Current status: Museums/monuments (2011).

Location: 59°59'40.5"N 30°25'13.3"E (piskariovksoye cemetery).

Get there: Metro and Car.

My comment:

The German siege of Leningrad is the greatest siege in history and was a crime against humanity. But that assessment did not he international military tribunal in Nuremberg make. That those in power use starvation on a large scale to get rid of unwanted is a proven method. In the late 1870s, the British royal ruler of British India, Lord Lytton, let a famine spread among the indians. Lytton was a strong proponent of Social Darwinism, which was on a strong rampage in the second half of the nineteenth century. According to Lytton, the Indians were doomed as the weaker people to perish in favor of the stronger British people. Lytton said it would be to go against the theory of evolution, according to Charles Darwin, if the stronger people help the weaker to surivive. The latter is by nature doomed to die.

As a consequence of Lord Lytton’s belief in the validity of Social Darwinism, about 30 million Indians died of starvation in the nineteenth century. This method and idea was supported by Hitler and the Nazis.

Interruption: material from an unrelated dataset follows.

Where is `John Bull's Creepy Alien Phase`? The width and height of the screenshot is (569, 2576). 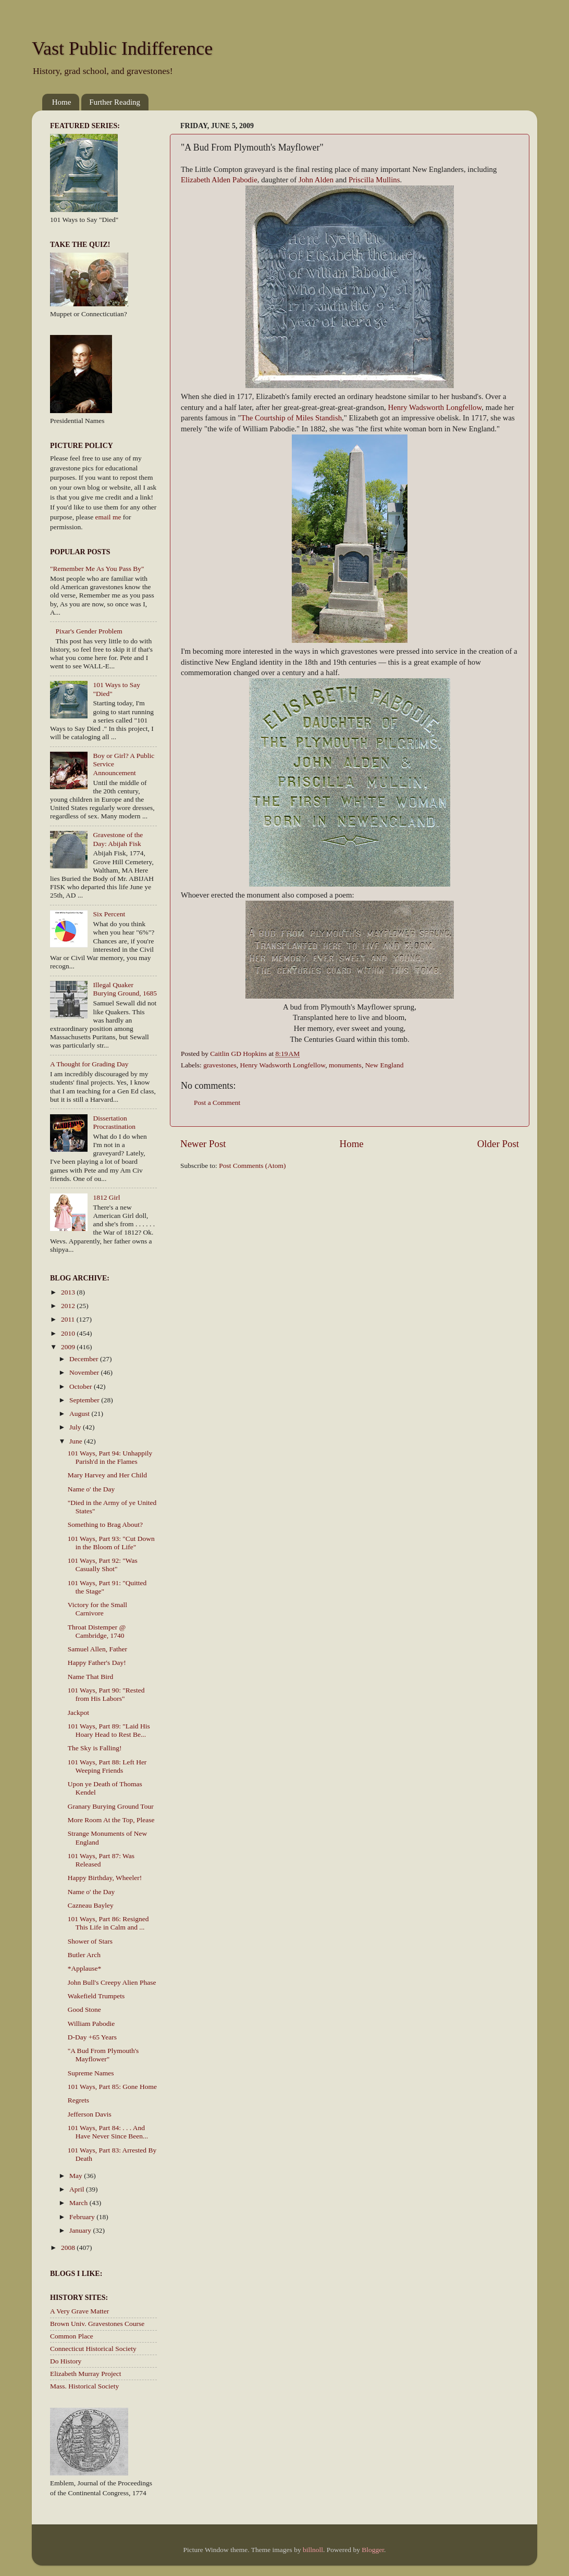
John Bull's Creepy Alien Phase is located at coordinates (112, 1982). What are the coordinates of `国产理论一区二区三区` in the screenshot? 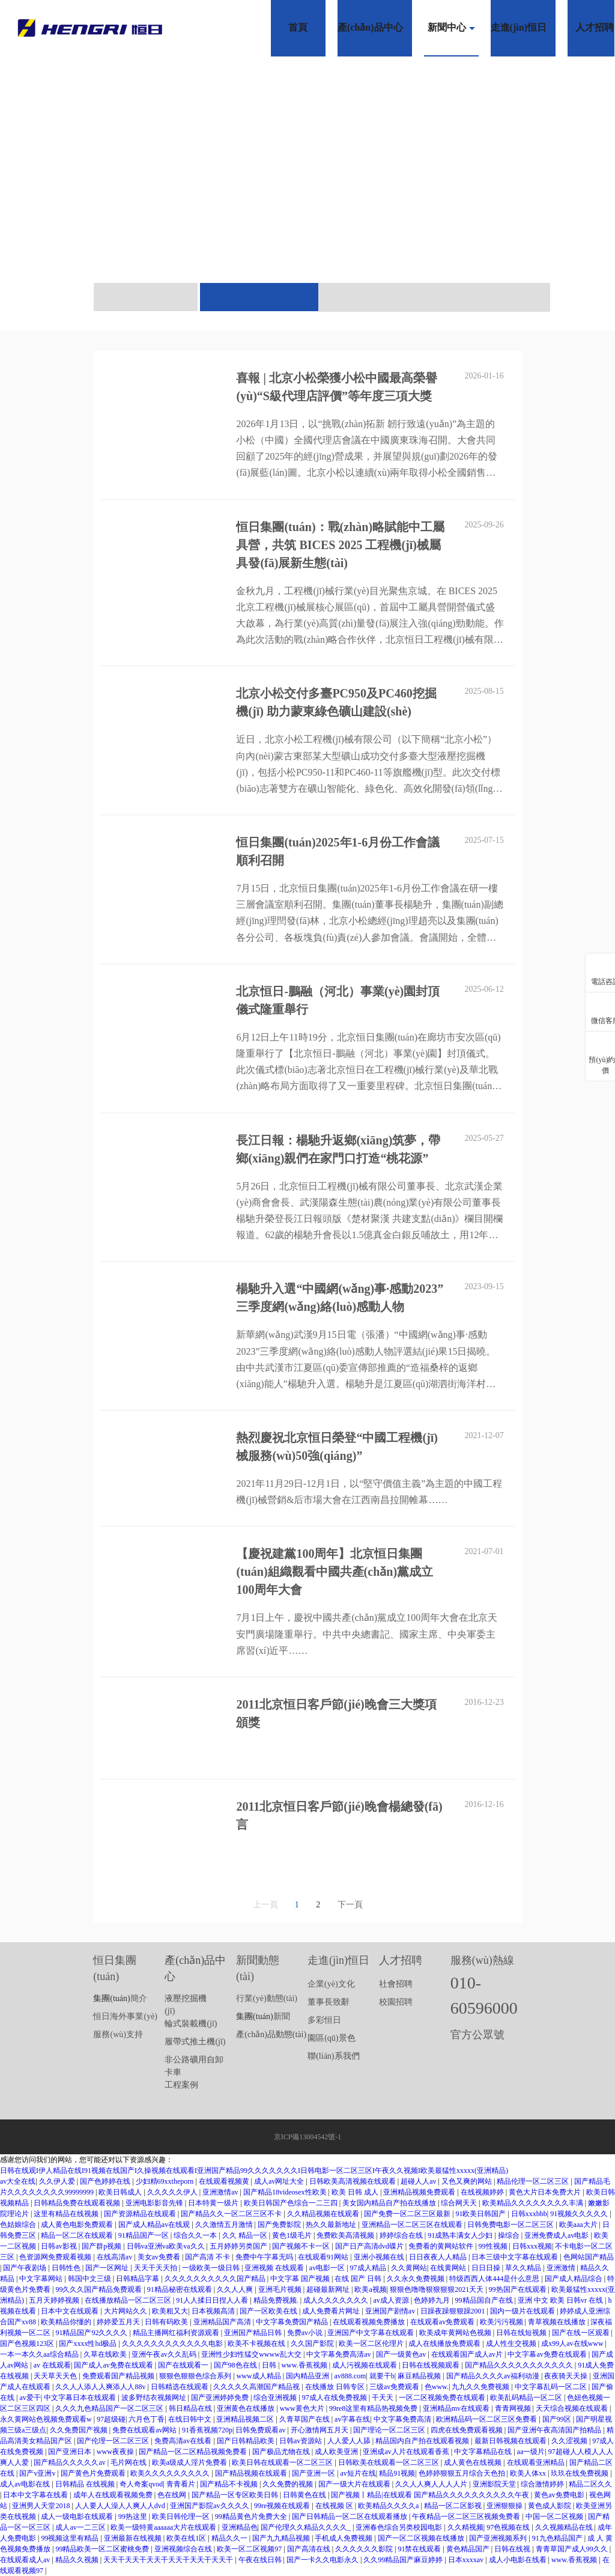 It's located at (390, 2430).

In the 1930s, a famine erupted with Stalin’s good conscience in Ukraine, where the Bolsheviks used hunger as a weapon to neutralize the kulaks (the Soviet peasant class) when they did not allow themselves to be compulsorily collectivized. An estimated 14.5 million people died in the affected areas as a result of the famine. Leningrad was in a way a holocaust camp that slowly but surely from a Nazi racial perspective destroyed an inferior people.

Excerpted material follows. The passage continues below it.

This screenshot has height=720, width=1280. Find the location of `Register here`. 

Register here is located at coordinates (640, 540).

The hardships suffered by Leningrad during the siege did not go unnoticed. In 1945, the city was the first of twelve cities in the Soviet Union to receive the Hero city award and the museums and monuments are numerous. In the mid-sixties, memorials began to be erected in and around Leningrad. These monuments are called the Green belt of glory and were established over a ten-year period. They are scattered along a stretch of about 200 kilometers, especially along the road of Life and the former front line that surrounded Leningrad. In the vicinity of Kokorevo there is a museum depicting the path of life. At Kirovsk, there is a diorama museum depicting the Soviet offensive in January 1943 which meant that a land road was opened up to Leningrad. In St. Petersburg, there are two specific museums that depict the siege.

One of the memorial in Sankt Petersburg is spectacular with bombastic monuments, sculptures and a really atmospheric memorial hall. The other memorial is not so lavish, it’s more like a ”regular” museum. Both are worth a visit. In addition to these, there are a number of monuments and bunkers scattered in present-day Saint Petersburg. Leningrad was the city in the former. Soviet Union where it was established most museums and monuments in memory of the Great Patriotic War.

Follow up in books: Salisbury, Harrison E: Siege of Leningrad, 1941-1944: 900 Days of Terror (2001).